Countless reports in US newspapers relate the stories of westerners bringing their ‘adopted’ children ‘home’ from Uganda, when in fact they have clearly applied for legal guardianship and not adoption. Some even gloss over the existence of biological family. No wonder some of the most vociferous opponents of ICA are international adoptees. As one Ethiopian adoptee said, “I wasn’t saved from Ethiopia; I had Ethiopia stolen from me.”

If we want to keep ICA as an option for children for who really need families—rather than for families who would like children—we have to address the cognitive dissonance that drives westerners to ‘save’ African children from the supposedly horrible fate of growing up in their own countries, communities, and families. This means confronting head-on the white saviour complex and all the uncomfortable echoes of colonialism and slavery that go along with it.

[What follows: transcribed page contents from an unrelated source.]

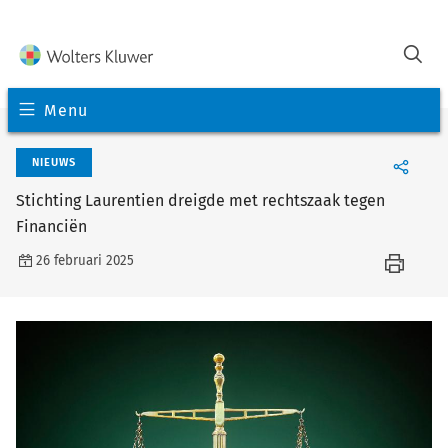
Menu
NIEUWS
Stichting Laurentien dreigde met rechtszaak tegen
Financiën
26 februari 2025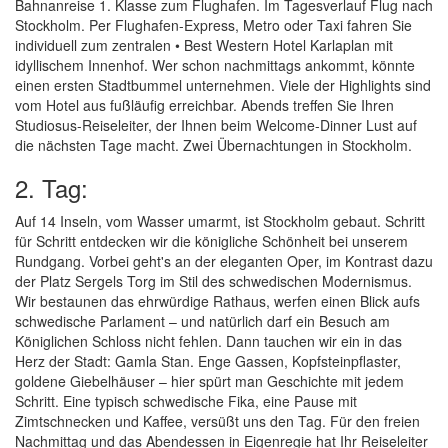
Bahnanreise 1. Klasse zum Flughafen. Im Tagesverlauf Flug nach
Stockholm. Per Flughafen-Express, Metro oder Taxi fahren Sie
individuell zum zentralen • Best Western Hotel Karlaplan mit
idyllischem Innenhof. Wer schon nachmittags ankommt, könnte
einen ersten Stadtbummel unternehmen. Viele der Highlights sind
vom Hotel aus fußläufig erreichbar. Abends treffen Sie Ihren
Studiosus-Reiseleiter, der Ihnen beim Welcome-Dinner Lust auf
die nächsten Tage macht. Zwei Übernachtungen in Stockholm.
2. Tag:
Auf 14 Inseln, vom Wasser umarmt, ist Stockholm gebaut. Schritt
für Schritt entdecken wir die königliche Schönheit bei unserem
Rundgang. Vorbei geht's an der eleganten Oper, im Kontrast dazu
der Platz Sergels Torg im Stil des schwedischen Modernismus.
Wir bestaunen das ehrwürdige Rathaus, werfen einen Blick aufs
schwedische Parlament – und natürlich darf ein Besuch am
Königlichen Schloss nicht fehlen. Dann tauchen wir ein in das
Herz der Stadt: Gamla Stan. Enge Gassen, Kopfsteinpflaster,
goldene Giebelhäuser – hier spürt man Geschichte mit jedem
Schritt. Eine typisch schwedische Fika, eine Pause mit
Zimtschnecken und Kaffee, versüßt uns den Tag. Für den freien
Nachmittag und das Abendessen in Eigenregie hat Ihr Reiseleiter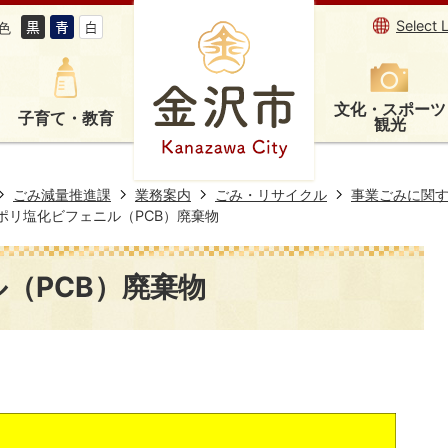
Select 
色
文化・スポーツ
子育て・教育
観光
ごみ減量推進課
業務案内
ごみ・リサイクル
事業ごみに関
ポリ塩化ビフェニル（PCB）廃棄物
（PCB）廃棄物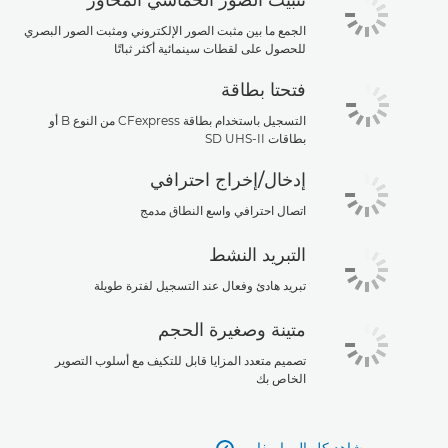
تثبيت الصور الخماسي المحاور
الجمع ما بين مثبت الصور الإلكتروني ومثبت الصور البصري
للحصول على لقطات سينمائية أكثر ثباتًا
فتحتا بطاقة
التسجيل باستخدام بطاقة CFexpress من النوع B أو
بطاقات SD UHS-II
إدخال/إخراج احترافي
اتصال احترافي واسع النطاق مدمج
التبريد النشط
تبريد هادئ وفعال عند التسجيل لفترة طويلة
متينة وصغيرة الحجم
تصميم متعدد المزايا قابل للتكيف مع أسلوب التصوير
الخاص بك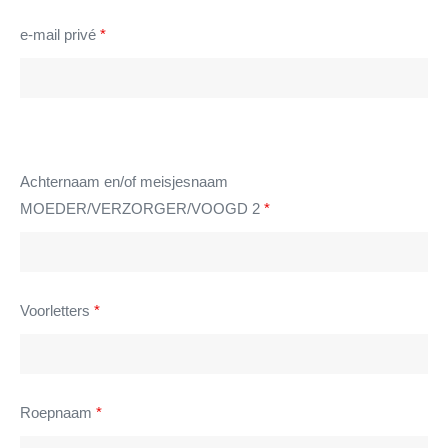
e-mail privé
*
Achternaam en/of meisjesnaam
MOEDER/VERZORGER/VOOGD 2
*
Voorletters
*
Roepnaam
*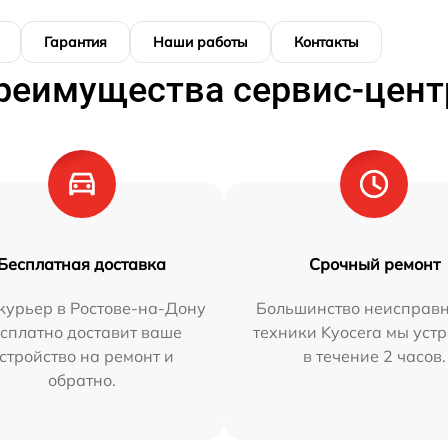
Гарантия
Наши работы
Контакты
реимущества сервис-цент
Бесплатная доставка
Срочный ремонт
курьер в Ростове-на-Дону
Большинство неисправн
сплатно доставит ваше
техники Kyocera мы уст
стройство на ремонт и
в течение 2 часов.
обратно.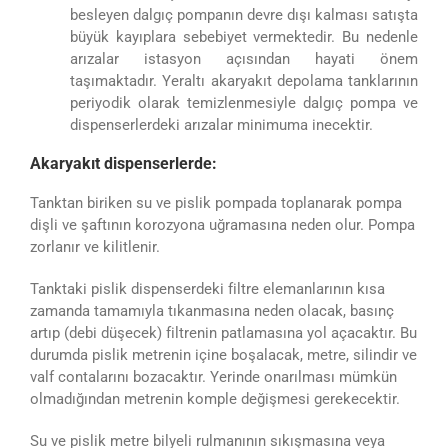
besleyen dalgıç pompanın devre dışı kalması satışta
büyük kayıplara sebebiyet vermektedir. Bu nedenle
arızalar istasyon açısından hayati önem
taşımaktadır. Yeraltı akaryakıt depolama tanklarının
periyodik olarak temizlenmesiyle dalgıç pompa ve
dispenserlerdeki arızalar minimuma inecektir.
Akaryakıt dispenserlerde:
Tanktan biriken su ve pislik pompada toplanarak pompa
dişli ve şaftının korozyona uğramasına neden olur. Pompa
zorlanır ve kilitlenir.
Tanktaki pislik dispenserdeki filtre elemanlarının kısa
zamanda tamamıyla tıkanmasına neden olacak, basınç
artıp (debi düşecek) filtrenin patlamasına yol açacaktır. Bu
durumda pislik metrenin içine boşalacak, metre, silindir ve
valf contalarını bozacaktır. Yerinde onarılması mümkün
olmadığından metrenin komple değişmesi gerekecektir.
Su ve pislik metre bilyeli rulmanının sıkışmasına veya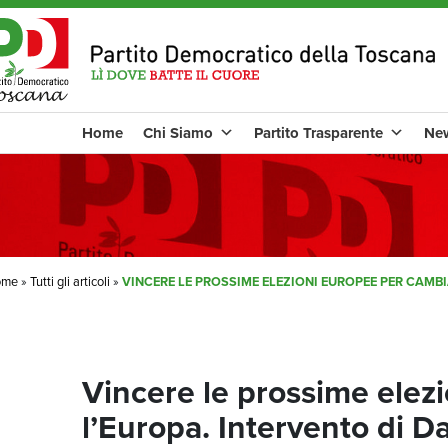
Home
Chi Siamo
Partito Trasparente
Ne
ome
»
Tutti gli articoli
»
VINCERE LE PROSSIME ELEZIONI EUROPEE PER CAMBI
Vincere le prossime elez
l’Europa. Intervento di Da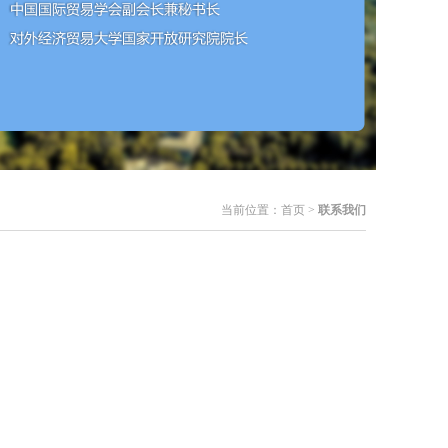
当前位置：
首页
>
联系我们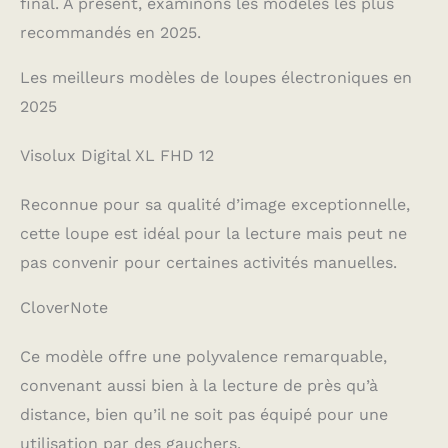
final. À présent, examinons les modèles les plus
recommandés en 2025.
Les meilleurs modèles de loupes électroniques en
2025
Visolux Digital XL FHD 12
Reconnue pour sa qualité d’image exceptionnelle,
cette loupe est idéal pour la lecture mais peut ne
pas convenir pour certaines activités manuelles.
CloverNote
Ce modèle offre une polyvalence remarquable,
convenant aussi bien à la lecture de près qu’à
distance, bien qu’il ne soit pas équipé pour une
utilisation par des gauchers.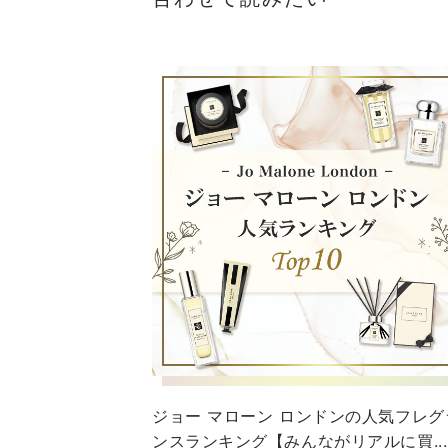
ジョー マローン ロンドンの人気フレグ
ンスランキング【みんながリアルに買...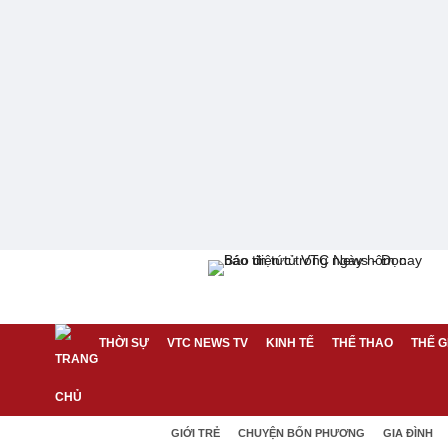
THỜI SỰ
VTC NEWS TV
KINH TẾ
THỂ THAO
THẾ G
GIỚI TRẺ
CHUYỆN BỐN PHƯƠNG
GIA ĐÌNH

Part of the problem is also that the ‘rescuers’ often have far more resources that the local child protection officers who are working hard to counteract the negative effects of the orphan industrial complex on the development of a more effective child protection system that would prevent the unnecessary separation of families and institutionalisation of children. Unfortunately, the same people who would pay thousands for the privilege of visiting an orphanage or even tens of thousands to ‘rescue’ a child through adoption are often reluctant to help build communities’ and families’ capacities to care for their own children. And yet, if one really cares about children and their rights to family, community, name, and nation, then that is exactly what they should be doing. Charities and NGOs should be strengthening child protection systems rather than undermining them; supporting families instead of orphanages; dismantling the orphan industrial complex rather than fuelling it. We can only accomplish this by challenging the discourse of child rescue with the imperative of child protection.